## TASK BRIEF:
Look through the listing and report every line that has "тому" in it.

## TASK INPUTS:

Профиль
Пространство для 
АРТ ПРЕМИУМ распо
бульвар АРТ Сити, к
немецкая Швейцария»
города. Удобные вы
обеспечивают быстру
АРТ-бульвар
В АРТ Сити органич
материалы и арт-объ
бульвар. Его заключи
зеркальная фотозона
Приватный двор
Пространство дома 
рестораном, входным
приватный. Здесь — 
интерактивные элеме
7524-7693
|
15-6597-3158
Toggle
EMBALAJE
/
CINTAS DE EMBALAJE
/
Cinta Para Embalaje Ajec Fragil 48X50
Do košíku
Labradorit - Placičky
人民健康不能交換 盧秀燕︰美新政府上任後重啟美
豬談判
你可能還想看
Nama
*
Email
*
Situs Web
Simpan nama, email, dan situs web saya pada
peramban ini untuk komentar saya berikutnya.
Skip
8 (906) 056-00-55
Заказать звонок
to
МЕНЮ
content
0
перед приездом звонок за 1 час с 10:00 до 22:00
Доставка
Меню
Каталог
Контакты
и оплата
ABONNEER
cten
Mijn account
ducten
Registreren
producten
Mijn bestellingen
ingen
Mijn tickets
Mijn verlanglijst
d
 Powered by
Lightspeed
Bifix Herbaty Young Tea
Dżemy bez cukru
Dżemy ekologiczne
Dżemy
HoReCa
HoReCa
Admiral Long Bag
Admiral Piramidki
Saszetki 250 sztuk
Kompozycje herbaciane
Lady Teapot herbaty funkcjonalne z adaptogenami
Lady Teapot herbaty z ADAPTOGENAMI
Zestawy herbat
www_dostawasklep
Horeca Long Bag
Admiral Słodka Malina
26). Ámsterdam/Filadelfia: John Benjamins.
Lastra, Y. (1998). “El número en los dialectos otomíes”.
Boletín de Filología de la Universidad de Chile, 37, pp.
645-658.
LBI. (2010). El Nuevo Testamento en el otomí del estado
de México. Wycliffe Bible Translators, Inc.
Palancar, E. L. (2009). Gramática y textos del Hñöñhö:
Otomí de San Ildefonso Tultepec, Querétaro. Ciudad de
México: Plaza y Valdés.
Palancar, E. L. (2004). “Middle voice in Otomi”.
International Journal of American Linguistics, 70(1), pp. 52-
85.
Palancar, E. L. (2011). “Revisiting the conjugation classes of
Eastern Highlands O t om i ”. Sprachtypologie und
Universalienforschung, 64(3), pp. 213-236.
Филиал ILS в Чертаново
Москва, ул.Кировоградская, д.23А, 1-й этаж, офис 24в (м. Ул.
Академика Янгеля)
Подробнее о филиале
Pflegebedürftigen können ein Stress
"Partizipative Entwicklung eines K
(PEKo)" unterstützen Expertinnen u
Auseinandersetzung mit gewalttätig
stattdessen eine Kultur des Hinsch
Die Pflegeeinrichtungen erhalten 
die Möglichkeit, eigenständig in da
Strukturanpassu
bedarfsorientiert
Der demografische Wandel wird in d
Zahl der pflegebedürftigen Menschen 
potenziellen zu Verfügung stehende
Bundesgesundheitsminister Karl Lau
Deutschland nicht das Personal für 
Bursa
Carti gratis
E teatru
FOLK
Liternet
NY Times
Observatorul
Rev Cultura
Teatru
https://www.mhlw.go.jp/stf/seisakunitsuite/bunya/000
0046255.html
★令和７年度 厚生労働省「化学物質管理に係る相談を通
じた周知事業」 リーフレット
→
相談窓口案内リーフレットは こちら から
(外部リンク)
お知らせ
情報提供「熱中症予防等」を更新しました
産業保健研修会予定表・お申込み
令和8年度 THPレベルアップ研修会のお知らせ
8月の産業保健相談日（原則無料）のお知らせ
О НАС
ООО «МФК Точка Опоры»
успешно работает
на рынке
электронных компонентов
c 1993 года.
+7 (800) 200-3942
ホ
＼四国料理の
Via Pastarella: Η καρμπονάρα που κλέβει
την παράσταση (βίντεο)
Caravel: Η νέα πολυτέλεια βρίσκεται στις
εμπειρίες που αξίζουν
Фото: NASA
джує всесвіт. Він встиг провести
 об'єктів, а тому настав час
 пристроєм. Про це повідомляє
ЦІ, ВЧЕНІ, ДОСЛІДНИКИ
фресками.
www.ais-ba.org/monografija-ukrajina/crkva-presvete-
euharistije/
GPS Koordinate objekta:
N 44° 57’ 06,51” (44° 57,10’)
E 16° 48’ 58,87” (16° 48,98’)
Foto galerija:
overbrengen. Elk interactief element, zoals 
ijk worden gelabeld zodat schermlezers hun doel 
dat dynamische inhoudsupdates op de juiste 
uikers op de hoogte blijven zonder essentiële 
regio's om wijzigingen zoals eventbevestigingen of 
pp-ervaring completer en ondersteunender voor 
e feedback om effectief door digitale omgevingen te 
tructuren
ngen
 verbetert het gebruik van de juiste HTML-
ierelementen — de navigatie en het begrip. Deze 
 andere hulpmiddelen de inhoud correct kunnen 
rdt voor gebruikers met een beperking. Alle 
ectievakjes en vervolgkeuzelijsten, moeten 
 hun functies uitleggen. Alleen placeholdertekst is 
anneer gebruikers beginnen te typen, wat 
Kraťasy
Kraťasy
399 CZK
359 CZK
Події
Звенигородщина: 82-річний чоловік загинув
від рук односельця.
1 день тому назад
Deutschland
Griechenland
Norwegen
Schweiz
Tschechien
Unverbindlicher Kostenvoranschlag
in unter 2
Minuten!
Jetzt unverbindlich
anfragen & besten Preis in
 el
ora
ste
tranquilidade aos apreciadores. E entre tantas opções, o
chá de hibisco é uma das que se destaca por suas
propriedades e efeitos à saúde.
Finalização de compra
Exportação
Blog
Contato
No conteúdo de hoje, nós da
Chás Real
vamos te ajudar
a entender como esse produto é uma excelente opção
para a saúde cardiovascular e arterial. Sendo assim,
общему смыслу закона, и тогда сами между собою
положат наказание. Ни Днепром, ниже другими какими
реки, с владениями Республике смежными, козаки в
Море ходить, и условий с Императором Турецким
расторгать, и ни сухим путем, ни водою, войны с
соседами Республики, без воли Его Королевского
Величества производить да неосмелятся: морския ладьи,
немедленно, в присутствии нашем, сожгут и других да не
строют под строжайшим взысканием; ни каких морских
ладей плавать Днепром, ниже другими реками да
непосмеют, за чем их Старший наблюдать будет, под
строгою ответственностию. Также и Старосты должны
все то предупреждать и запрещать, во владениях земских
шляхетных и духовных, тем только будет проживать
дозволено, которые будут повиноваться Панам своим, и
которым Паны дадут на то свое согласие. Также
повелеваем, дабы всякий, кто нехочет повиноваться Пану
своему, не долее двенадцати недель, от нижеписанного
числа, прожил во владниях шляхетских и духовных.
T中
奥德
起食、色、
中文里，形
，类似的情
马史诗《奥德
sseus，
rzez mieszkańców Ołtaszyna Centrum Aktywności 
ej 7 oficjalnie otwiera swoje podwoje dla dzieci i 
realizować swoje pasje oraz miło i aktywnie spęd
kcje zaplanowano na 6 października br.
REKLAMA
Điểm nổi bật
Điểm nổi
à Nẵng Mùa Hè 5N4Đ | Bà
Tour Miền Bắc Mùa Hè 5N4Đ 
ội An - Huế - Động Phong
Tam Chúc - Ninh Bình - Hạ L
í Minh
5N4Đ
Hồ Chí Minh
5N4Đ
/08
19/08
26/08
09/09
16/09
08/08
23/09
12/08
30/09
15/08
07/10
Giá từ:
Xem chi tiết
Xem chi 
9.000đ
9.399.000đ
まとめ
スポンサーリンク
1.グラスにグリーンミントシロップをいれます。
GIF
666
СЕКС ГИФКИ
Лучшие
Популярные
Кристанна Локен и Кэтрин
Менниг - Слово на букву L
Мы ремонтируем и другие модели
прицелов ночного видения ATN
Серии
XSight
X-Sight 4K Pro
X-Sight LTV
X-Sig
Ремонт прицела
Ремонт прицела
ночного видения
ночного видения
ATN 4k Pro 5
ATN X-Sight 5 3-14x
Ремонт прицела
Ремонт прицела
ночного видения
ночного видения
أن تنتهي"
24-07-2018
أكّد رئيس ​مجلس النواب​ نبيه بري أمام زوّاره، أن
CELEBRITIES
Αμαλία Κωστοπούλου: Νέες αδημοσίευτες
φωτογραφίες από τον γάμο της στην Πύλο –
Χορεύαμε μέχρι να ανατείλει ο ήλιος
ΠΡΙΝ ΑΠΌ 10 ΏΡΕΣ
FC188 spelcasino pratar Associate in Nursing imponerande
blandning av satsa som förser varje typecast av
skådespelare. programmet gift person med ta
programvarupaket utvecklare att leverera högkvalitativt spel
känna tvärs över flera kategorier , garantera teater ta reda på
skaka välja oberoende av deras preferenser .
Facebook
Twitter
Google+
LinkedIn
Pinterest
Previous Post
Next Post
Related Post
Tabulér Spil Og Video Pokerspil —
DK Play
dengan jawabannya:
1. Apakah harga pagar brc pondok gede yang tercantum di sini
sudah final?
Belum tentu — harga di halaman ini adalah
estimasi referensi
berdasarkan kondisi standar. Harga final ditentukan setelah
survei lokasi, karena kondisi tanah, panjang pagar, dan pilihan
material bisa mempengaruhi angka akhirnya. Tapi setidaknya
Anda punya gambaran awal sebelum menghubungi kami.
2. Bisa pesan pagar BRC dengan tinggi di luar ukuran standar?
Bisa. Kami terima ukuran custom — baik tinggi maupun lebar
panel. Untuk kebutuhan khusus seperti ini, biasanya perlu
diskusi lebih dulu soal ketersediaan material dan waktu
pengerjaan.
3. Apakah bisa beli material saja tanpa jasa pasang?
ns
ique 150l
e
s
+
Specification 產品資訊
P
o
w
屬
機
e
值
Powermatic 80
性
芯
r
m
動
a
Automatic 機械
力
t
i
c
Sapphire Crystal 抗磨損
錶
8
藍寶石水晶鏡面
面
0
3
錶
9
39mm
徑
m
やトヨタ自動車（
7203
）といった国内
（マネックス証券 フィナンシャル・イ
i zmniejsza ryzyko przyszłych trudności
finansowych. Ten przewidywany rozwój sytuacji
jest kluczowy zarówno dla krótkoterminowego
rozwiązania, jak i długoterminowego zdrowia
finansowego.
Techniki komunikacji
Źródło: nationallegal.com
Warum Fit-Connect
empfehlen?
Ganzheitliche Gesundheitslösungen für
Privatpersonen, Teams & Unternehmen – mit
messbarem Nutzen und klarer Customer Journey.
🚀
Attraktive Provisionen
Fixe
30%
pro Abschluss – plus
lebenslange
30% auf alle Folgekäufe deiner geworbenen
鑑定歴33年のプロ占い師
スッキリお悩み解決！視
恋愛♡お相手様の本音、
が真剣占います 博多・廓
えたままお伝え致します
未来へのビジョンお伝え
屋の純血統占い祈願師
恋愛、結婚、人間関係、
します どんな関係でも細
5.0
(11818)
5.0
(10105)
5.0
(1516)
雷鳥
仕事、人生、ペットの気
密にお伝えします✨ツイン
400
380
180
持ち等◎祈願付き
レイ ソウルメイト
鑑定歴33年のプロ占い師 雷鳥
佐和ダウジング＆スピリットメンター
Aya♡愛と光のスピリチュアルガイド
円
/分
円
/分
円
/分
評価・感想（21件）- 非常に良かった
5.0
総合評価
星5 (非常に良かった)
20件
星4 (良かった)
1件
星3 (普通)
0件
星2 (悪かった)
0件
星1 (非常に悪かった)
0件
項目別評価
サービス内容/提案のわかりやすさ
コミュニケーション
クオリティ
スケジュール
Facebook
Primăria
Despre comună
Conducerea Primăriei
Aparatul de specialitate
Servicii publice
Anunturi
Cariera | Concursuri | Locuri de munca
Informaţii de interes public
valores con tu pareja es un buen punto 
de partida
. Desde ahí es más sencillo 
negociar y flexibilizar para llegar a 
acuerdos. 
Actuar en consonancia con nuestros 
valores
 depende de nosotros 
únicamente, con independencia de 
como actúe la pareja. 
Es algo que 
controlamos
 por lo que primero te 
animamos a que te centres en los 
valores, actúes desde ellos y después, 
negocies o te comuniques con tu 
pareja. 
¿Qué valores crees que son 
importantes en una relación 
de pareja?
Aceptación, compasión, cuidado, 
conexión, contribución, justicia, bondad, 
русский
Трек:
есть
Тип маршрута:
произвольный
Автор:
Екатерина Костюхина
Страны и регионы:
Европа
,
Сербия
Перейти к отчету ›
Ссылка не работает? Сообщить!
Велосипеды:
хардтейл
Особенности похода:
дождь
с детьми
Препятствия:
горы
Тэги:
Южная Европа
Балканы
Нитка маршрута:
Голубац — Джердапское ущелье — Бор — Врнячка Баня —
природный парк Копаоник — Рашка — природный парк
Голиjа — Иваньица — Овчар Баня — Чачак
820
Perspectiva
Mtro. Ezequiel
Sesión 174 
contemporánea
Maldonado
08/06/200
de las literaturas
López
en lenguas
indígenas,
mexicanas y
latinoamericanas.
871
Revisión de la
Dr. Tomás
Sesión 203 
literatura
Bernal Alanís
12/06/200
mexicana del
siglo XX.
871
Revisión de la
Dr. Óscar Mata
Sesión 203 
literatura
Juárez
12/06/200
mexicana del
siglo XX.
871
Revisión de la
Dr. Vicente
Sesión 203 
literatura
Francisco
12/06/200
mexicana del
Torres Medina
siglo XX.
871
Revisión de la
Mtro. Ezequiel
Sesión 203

## ANSWER FOR THE TASK:
 об'єктів, а тому настав час
1 день тому назад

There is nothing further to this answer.